Almost two weeks after the water pressure dropped in Jackson, Miss., things are slowly returning to normal.
The water crisis, moving in slow motion for decades thanks to the city's crumbling infrastructure, came to a head on August 30 when heavy rains caused the Pearl River to overflow its banks and cut service to the city’s main water treatment plant. Jackson was already under a boil-water advisory—now, many residents could not get anything from their tap, and location and luck played huge factors in who experienced the most impact.
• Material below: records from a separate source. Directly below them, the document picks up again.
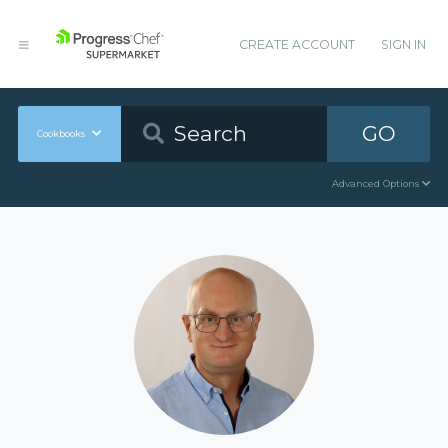
CREATE ACCOUNT
SIGN IN
GO
Cookbooks
Advanced Options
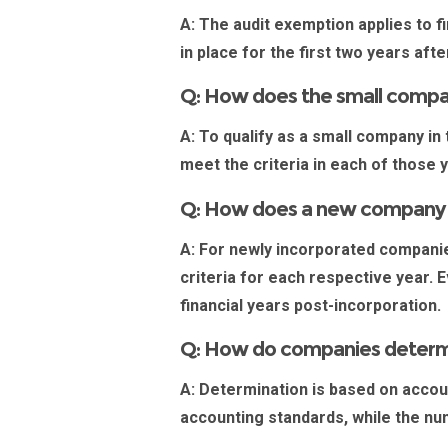
A:
The audit exemption applies to fi
in place for the first two years af
Q: How does the small company
A:
To qualify as a small company in
meet the criteria in each of those 
Q: How does a new company in
A:
For newly
incorporated compani
criteria for each respective year. E
financial years post-incorporation
Q: How do companies determi
A:
Determination is based on account
accounting standards, while the nu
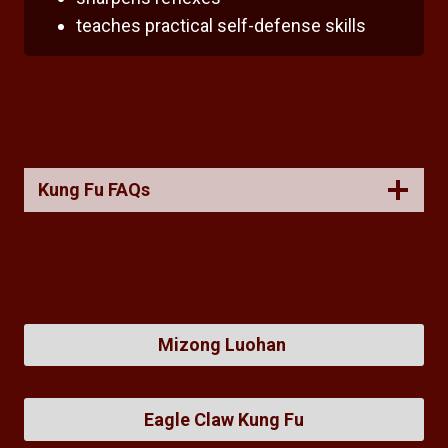
teaches practical self-defense skills
Kung Fu FAQs
Mizong Luohan
Eagle Claw Kung Fu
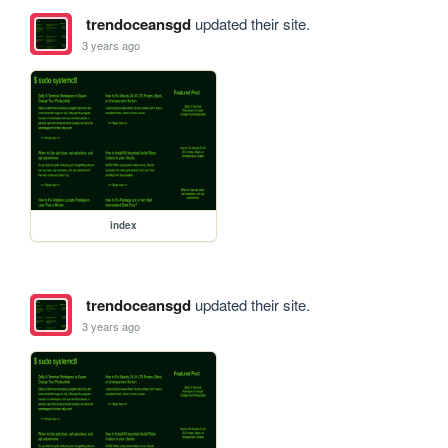
trendoceansgd
updated their site.
3 years ago
index
trendoceansgd
updated their site.
3 years ago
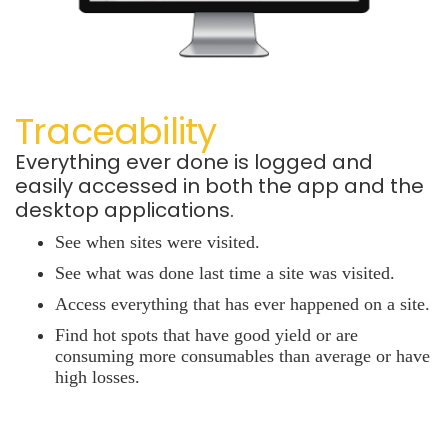
Traceability
Everything ever done is logged and
easily accessed in both the app and the
desktop applications.
See when sites were visited.
See what was done last time a site was visited.
Access everything that has ever happened on a site.
Find hot spots that have good yield or are
consuming more consumables than average or have
high losses.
For institutions of higher education in the area, this was yet another emergency to confront after two years spent managing a global pandemic, and some of those lessons would come in handy. When low water pressure meant no air conditioning, no working toilets and no water fountains in buildings on campus, virtual classrooms were ready and waiting.
Dr. John P. Anderson, interim dean and professor of law at Mississippi College.
Just a five-minute drive away, Mississippi College’s (MC) College of Law, its branch campus in Jackson, prepared for the worst but experienced a completely different outcome. As the water pressure dropped in the city, Dr. John P. Anderson, interim dean and professor of law at MC, said his building’s toilets and faucets stopped working on the fourth floor, then the third, then the second. Eventually, only the toilets and faucets on the first and basement floor were operational.
“We were just lucky to be closer to a source of [water] pressure. Some of the locations downtown were further down the line from the original source,” said Anderson.
Anderson said MC had ample warning that the Pearl River was going to flood, and the school prepared for students who might be displaced. Plans for alternative housing at MC’s main campus in nearby Clinton, Miss., were made, but never needed.